┌─ Given data

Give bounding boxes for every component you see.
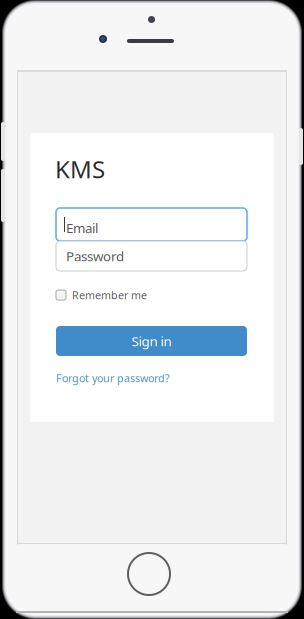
staticText: Forgot your password? xyxy=(56,371,170,385)
staticText: KMS xyxy=(55,153,105,185)
button[interactable]: Forgot your password? xyxy=(56,371,170,385)
staticText: Email xyxy=(66,219,98,237)
button[interactable]: Sign in xyxy=(56,326,247,356)
staticText: Password xyxy=(66,247,124,265)
staticText: Remember me xyxy=(72,288,147,302)
button[interactable]: Remember me xyxy=(56,288,147,302)
staticText: Sign in xyxy=(132,332,172,350)
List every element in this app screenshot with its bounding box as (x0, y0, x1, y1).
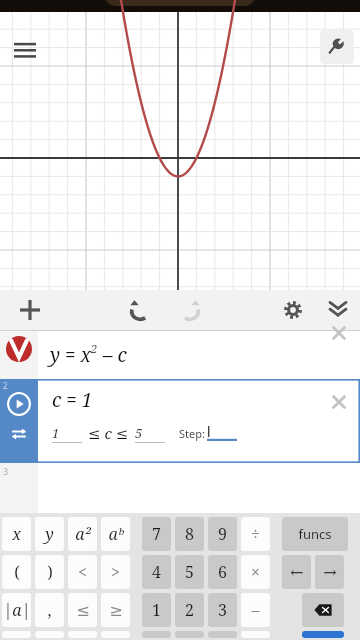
staticText: 1 (152, 599, 161, 621)
button[interactable]: 8 (175, 517, 204, 551)
button[interactable]: 3 (0, 463, 360, 513)
button[interactable]: 9 (208, 517, 237, 551)
button[interactable] (302, 593, 344, 627)
staticText: 3 (3, 465, 9, 477)
button[interactable]: Delete expression (328, 331, 350, 353)
button[interactable]: → (315, 555, 344, 589)
staticText: ( (14, 561, 20, 583)
button[interactable] (35, 631, 64, 638)
button[interactable]: Add expression (0, 290, 60, 330)
staticText: y (45, 523, 54, 545)
staticText: ÷ (251, 523, 260, 545)
staticText: 4 (152, 561, 161, 583)
staticText: 7 (152, 523, 161, 545)
staticText: x (12, 523, 21, 545)
button[interactable]: ≥ (101, 593, 130, 627)
button[interactable]: Collapse (316, 290, 360, 330)
button[interactable]: y (35, 517, 64, 551)
staticText: ) (47, 561, 53, 583)
button[interactable]: x (2, 517, 31, 551)
button[interactable]: 5 (175, 555, 204, 589)
button[interactable]: , (35, 593, 64, 627)
button[interactable] (241, 631, 270, 638)
staticText: c = 1 (52, 387, 93, 413)
button[interactable] (142, 631, 171, 638)
button[interactable]: |a| (2, 593, 31, 627)
staticText: |a| (3, 599, 31, 621)
staticText: Step: (179, 426, 205, 441)
button[interactable] (208, 631, 237, 638)
button[interactable]: funcs (282, 517, 348, 551)
button[interactable] (175, 631, 204, 638)
staticText: 5 (135, 424, 165, 442)
button[interactable]: Play slider (0, 379, 38, 463)
staticText: > (111, 561, 120, 583)
staticText: 2 (91, 341, 98, 356)
staticText: 8 (185, 523, 194, 545)
button[interactable]: 2 (175, 593, 204, 627)
button[interactable]: Graph settings (320, 30, 354, 64)
button[interactable]: Undo (115, 290, 165, 330)
button[interactable]: 4 (142, 555, 171, 589)
button[interactable]: ) (35, 555, 64, 589)
staticText: ≤ c ≤ (88, 423, 129, 443)
staticText: funcs (298, 525, 332, 543)
button[interactable] (302, 631, 344, 638)
button[interactable]: ( (2, 555, 31, 589)
button[interactable]: × (241, 555, 270, 589)
staticText: , (47, 599, 52, 621)
button[interactable]: 7 (142, 517, 171, 551)
button[interactable] (2, 631, 31, 638)
button[interactable] (68, 631, 97, 638)
button[interactable]: ← (282, 555, 311, 589)
staticText: – c (98, 342, 127, 368)
button[interactable]: Menu (8, 32, 42, 66)
staticText: ← (290, 563, 304, 582)
staticText: 1 (52, 424, 82, 442)
staticText: × (251, 561, 260, 583)
staticText: < (78, 561, 87, 583)
staticText: 3 (218, 599, 227, 621)
button[interactable]: ÷ (241, 517, 270, 551)
button[interactable]: Delete slider (328, 391, 350, 413)
staticText: 6 (218, 561, 227, 583)
staticText: 5 (185, 561, 194, 583)
button[interactable]: Redo (165, 290, 215, 330)
button[interactable]: aᵇ (101, 517, 130, 551)
button[interactable]: – (241, 593, 270, 627)
button[interactable]: 6 (208, 555, 237, 589)
staticText: → (323, 563, 337, 582)
button[interactable]: > (101, 555, 130, 589)
staticText: 9 (218, 523, 227, 545)
button[interactable]: Settings (270, 290, 316, 330)
button[interactable] (101, 631, 130, 638)
button[interactable]: ≤ (68, 593, 97, 627)
button[interactable]: 1 (142, 593, 171, 627)
button[interactable]: < (68, 555, 97, 589)
staticText: y = x (50, 342, 91, 368)
staticText: ≥ (109, 601, 123, 620)
staticText: a² (75, 523, 91, 545)
staticText: ≤ (76, 601, 90, 620)
staticText: 2 (185, 599, 194, 621)
staticText: aᵇ (108, 523, 124, 545)
button[interactable]: a² (68, 517, 97, 551)
button[interactable]: y = x (0, 331, 360, 379)
staticText: – (251, 599, 260, 621)
button[interactable]: 3 (208, 593, 237, 627)
button[interactable]: c = 1 (38, 379, 360, 463)
staticText: 2 (3, 380, 8, 391)
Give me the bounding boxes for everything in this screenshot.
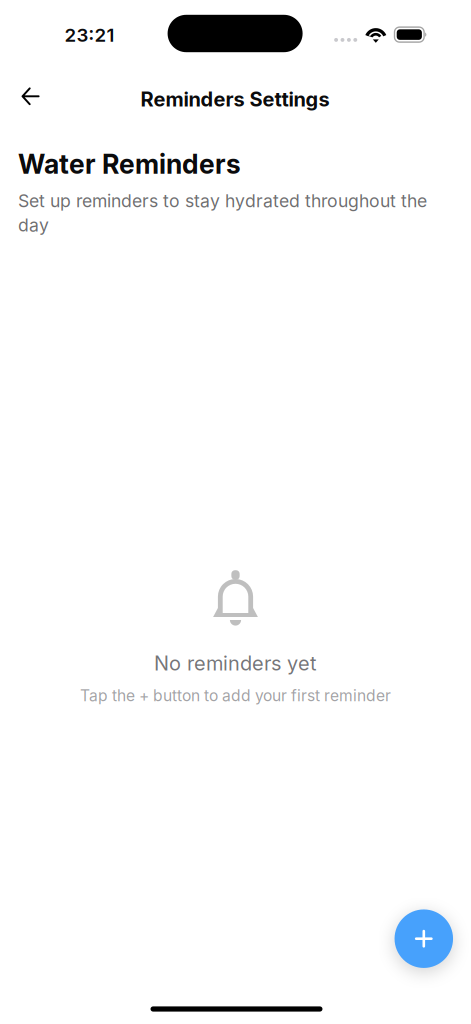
button[interactable]: Back — [8, 74, 52, 118]
staticText: Tap the + button to add your first remin… — [80, 686, 391, 705]
staticText: Water Reminders — [18, 148, 241, 180]
staticText: Set up reminders to stay hydrated throug… — [18, 190, 427, 236]
staticText: Reminders Settings — [140, 87, 330, 111]
button[interactable]: Add reminder — [395, 910, 453, 968]
staticText: 23:21 — [64, 24, 114, 46]
staticText: No reminders yet — [154, 651, 317, 675]
button[interactable]: Reminders Settings — [128, 77, 342, 121]
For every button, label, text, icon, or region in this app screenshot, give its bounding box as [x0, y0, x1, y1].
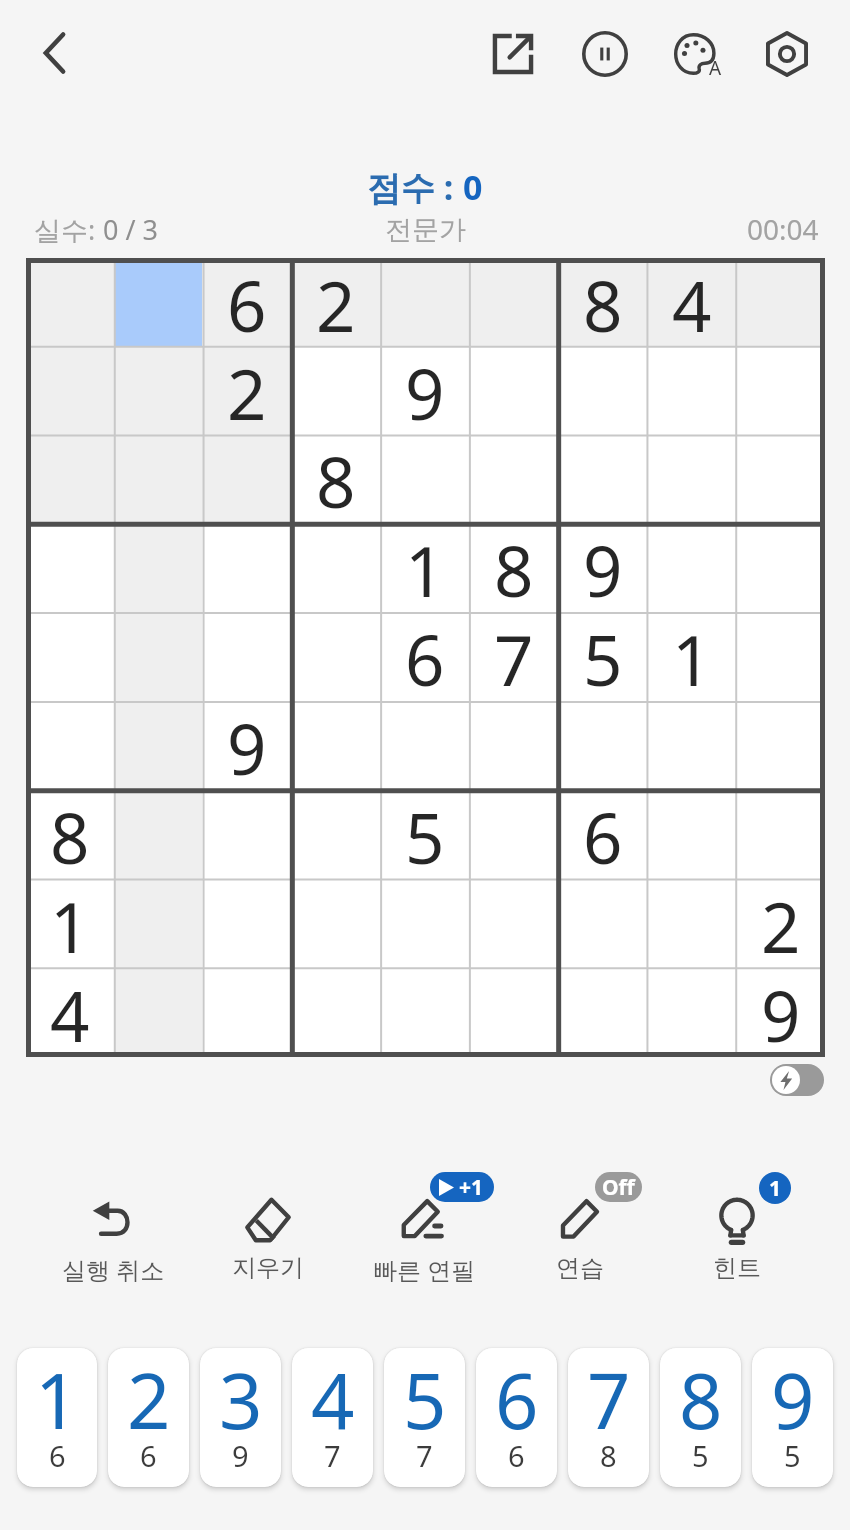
button[interactable]: Cell row 6 column 2, empty [114, 701, 202, 790]
button[interactable]: Cell row 6 column 1, empty [26, 701, 114, 790]
button[interactable]: Cell row 6 column 4, empty [291, 701, 380, 790]
button[interactable]: Back [24, 23, 84, 83]
button[interactable]: Cell row 8 column 5, empty [380, 879, 469, 968]
button[interactable]: 9 [752, 1348, 833, 1487]
button[interactable]: Cell row 2 column 2, empty [114, 346, 202, 434]
button[interactable]: 5 [384, 1348, 465, 1487]
button[interactable]: Cell row 8 column 2, empty [114, 879, 202, 968]
button[interactable]: Cell row 9 column 4, empty [291, 968, 380, 1057]
button[interactable]: Cell row 3 column 5, empty [380, 434, 469, 523]
button[interactable]: 1 [17, 1348, 97, 1487]
button[interactable]: Cell row 4 column 7, 9 [558, 523, 647, 612]
button[interactable]: Cell row 3 column 4, 8 [291, 434, 380, 523]
button[interactable]: Cell row 5 column 7, 5 [558, 612, 647, 701]
button[interactable]: Cell row 3 column 9, empty [736, 434, 825, 523]
button[interactable]: Cell row 3 column 2, empty [114, 434, 202, 523]
button[interactable]: Settings [757, 24, 817, 84]
button[interactable]: Cell row 5 column 4, empty [291, 612, 380, 701]
button[interactable]: 6 [476, 1348, 557, 1487]
button[interactable]: 1 [659, 1193, 815, 1283]
button[interactable]: Cell row 8 column 3, empty [202, 879, 291, 968]
button[interactable]: Cell row 6 column 5, empty [380, 701, 469, 790]
button[interactable]: Cell row 7 column 8, empty [647, 790, 736, 879]
button[interactable]: Cell row 8 column 7, empty [558, 879, 647, 968]
button[interactable]: Cell row 1 column 7, 8 [558, 258, 647, 346]
button[interactable]: Cell row 7 column 5, 5 [380, 790, 469, 879]
button[interactable]: Cell row 1 column 4, 2 [291, 258, 380, 346]
button[interactable]: Share [483, 24, 543, 84]
button[interactable]: Cell row 3 column 7, empty [558, 434, 647, 523]
button[interactable]: Cell row 5 column 9, empty [736, 612, 825, 701]
button[interactable]: Off [502, 1193, 658, 1283]
button[interactable]: Pause [575, 24, 635, 84]
button[interactable]: Cell row 6 column 9, empty [736, 701, 825, 790]
button[interactable]: Cell row 9 column 3, empty [202, 968, 291, 1057]
button[interactable]: Cell row 3 column 3, empty [202, 434, 291, 523]
button[interactable]: Cell row 4 column 4, empty [291, 523, 380, 612]
button[interactable]: Cell row 3 column 6, empty [469, 434, 558, 523]
button[interactable]: Cell row 2 column 6, empty [469, 346, 558, 434]
button[interactable]: Cell row 9 column 8, empty [647, 968, 736, 1057]
button[interactable]: Cell row 1 column 5, empty [380, 258, 469, 346]
button[interactable]: Cell row 5 column 8, 1 [647, 612, 736, 701]
button[interactable]: 7 [568, 1348, 649, 1487]
button[interactable]: Cell row 9 column 1, 4 [26, 968, 114, 1057]
button[interactable]: Cell row 1 column 8, 4 [647, 258, 736, 346]
button[interactable]: Cell row 2 column 3, 2 [202, 346, 291, 434]
button[interactable]: Cell row 6 column 3, 9 [202, 701, 291, 790]
button[interactable]: Cell row 9 column 5, empty [380, 968, 469, 1057]
button[interactable]: Cell row 4 column 3, empty [202, 523, 291, 612]
button[interactable]: Cell row 2 column 9, empty [736, 346, 825, 434]
button[interactable]: Cell row 9 column 9, 9 [736, 968, 825, 1057]
button[interactable]: 8 [660, 1348, 741, 1487]
button[interactable]: Cell row 2 column 5, 9 [380, 346, 469, 434]
button[interactable]: Cell row 7 column 1, 8 [26, 790, 114, 879]
button[interactable]: Cell row 9 column 7, empty [558, 968, 647, 1057]
button[interactable]: Cell row 3 column 8, empty [647, 434, 736, 523]
button[interactable]: Cell row 5 column 6, 7 [469, 612, 558, 701]
button[interactable]: Cell row 2 column 4, empty [291, 346, 380, 434]
button[interactable]: Cell row 6 column 7, empty [558, 701, 647, 790]
button[interactable]: Cell row 7 column 6, empty [469, 790, 558, 879]
button[interactable]: Cell row 2 column 8, empty [647, 346, 736, 434]
button[interactable]: Cell row 7 column 2, empty [114, 790, 202, 879]
button[interactable]: Cell row 1 column 3, 6 [202, 258, 291, 346]
button[interactable]: Cell row 9 column 2, empty [114, 968, 202, 1057]
button[interactable]: Cell row 8 column 9, 2 [736, 879, 825, 968]
button[interactable]: Cell row 1 column 1, empty [26, 258, 114, 346]
button[interactable]: Cell row 7 column 7, 6 [558, 790, 647, 879]
button[interactable]: +1 [346, 1193, 502, 1286]
button[interactable]: Theme [665, 24, 725, 84]
button[interactable]: Cell row 4 column 2, empty [114, 523, 202, 612]
button[interactable]: Cell row 4 column 6, 8 [469, 523, 558, 612]
button[interactable]: Cell row 4 column 8, empty [647, 523, 736, 612]
button[interactable]: Cell row 8 column 4, empty [291, 879, 380, 968]
button[interactable]: Cell row 6 column 6, empty [469, 701, 558, 790]
button[interactable]: Cell row 8 column 1, 1 [26, 879, 114, 968]
button[interactable]: Cell row 1 column 2, empty [114, 258, 202, 346]
button[interactable]: Cell row 5 column 1, empty [26, 612, 114, 701]
button[interactable]: 지우기 [190, 1193, 346, 1283]
button[interactable]: Cell row 8 column 6, empty [469, 879, 558, 968]
button[interactable]: Cell row 2 column 1, empty [26, 346, 114, 434]
button[interactable]: Cell row 6 column 8, empty [647, 701, 736, 790]
button[interactable]: 2 [108, 1348, 189, 1487]
button[interactable]: Cell row 7 column 4, empty [291, 790, 380, 879]
button[interactable]: 실행 취소 [35, 1193, 191, 1286]
button[interactable]: Cell row 5 column 3, empty [202, 612, 291, 701]
button[interactable]: Cell row 1 column 9, empty [736, 258, 825, 346]
button[interactable]: Cell row 7 column 9, empty [736, 790, 825, 879]
button[interactable]: 4 [292, 1348, 373, 1487]
button[interactable]: Cell row 5 column 2, empty [114, 612, 202, 701]
button[interactable]: Cell row 9 column 6, empty [469, 968, 558, 1057]
button[interactable]: Cell row 1 column 6, empty [469, 258, 558, 346]
button[interactable]: Cell row 7 column 3, empty [202, 790, 291, 879]
button[interactable]: Cell row 4 column 1, empty [26, 523, 114, 612]
button[interactable]: Cell row 4 column 9, empty [736, 523, 825, 612]
button[interactable]: Cell row 2 column 7, empty [558, 346, 647, 434]
button[interactable]: Cell row 5 column 5, 6 [380, 612, 469, 701]
button[interactable]: 3 [200, 1348, 281, 1487]
button[interactable]: Cell row 3 column 1, empty [26, 434, 114, 523]
button[interactable]: Cell row 4 column 5, 1 [380, 523, 469, 612]
button[interactable]: Auto check [770, 1064, 824, 1096]
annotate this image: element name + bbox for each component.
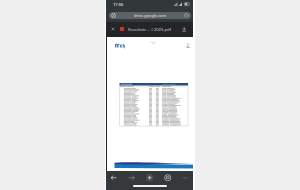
staticText: 17:56 (113, 2, 124, 8)
button[interactable]: Site information (109, 12, 191, 19)
button[interactable] (107, 37, 193, 171)
button[interactable]: Forward (128, 174, 135, 181)
button[interactable]: More options (181, 174, 188, 181)
staticText: Resultats ... l 2025.pdf (128, 27, 172, 33)
other: Reload (184, 13, 189, 18)
other: Site information (111, 13, 116, 18)
button[interactable]: Home (146, 174, 153, 181)
button[interactable]: Close (110, 26, 116, 32)
button[interactable]: Tabs (164, 174, 171, 181)
button[interactable]: Download (181, 26, 187, 32)
button[interactable]: Back (110, 174, 117, 181)
staticText: drive.google.com (114, 13, 186, 18)
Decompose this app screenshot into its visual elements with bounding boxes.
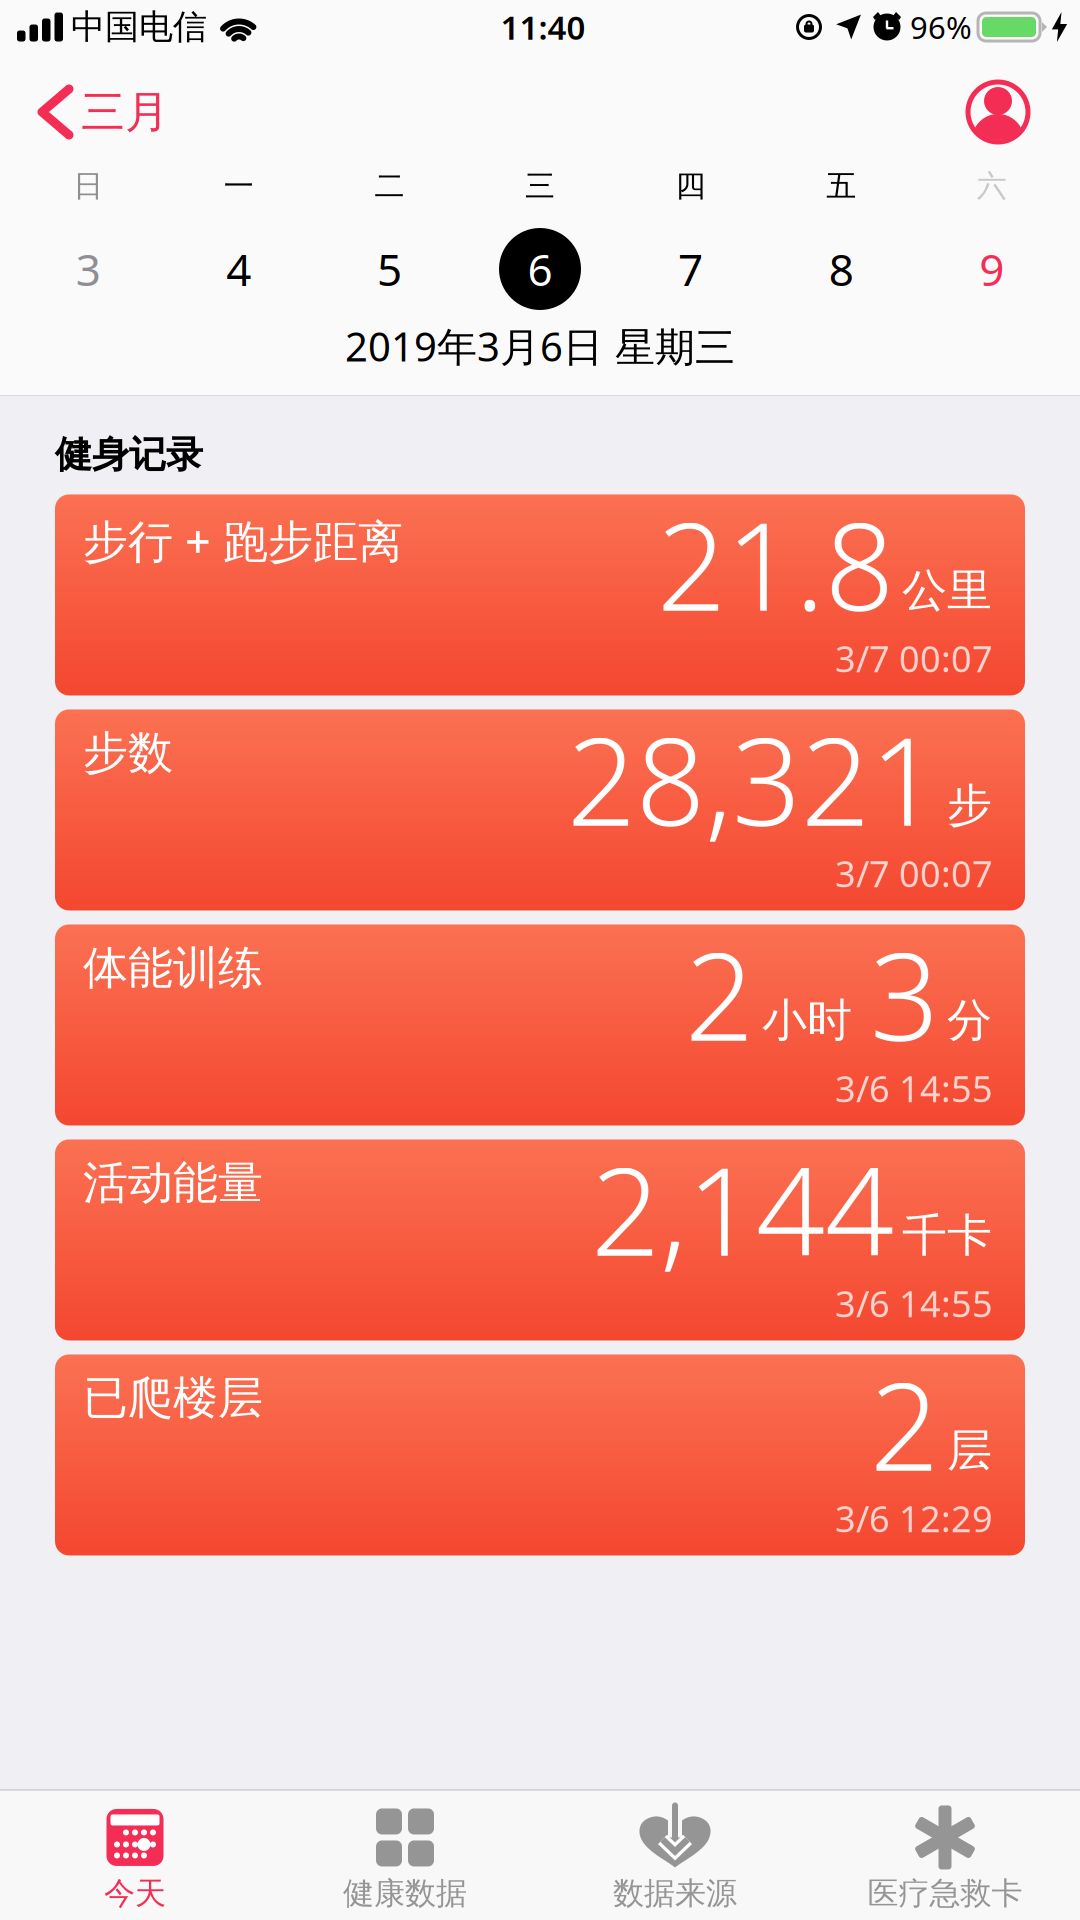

└─

> **Exercise goal**:
Looking over the records, find each line with the word "component" and copy it.

> **Response**:
Give bounding boxes for every component you see.
annotate this image: element name + bbox for each component.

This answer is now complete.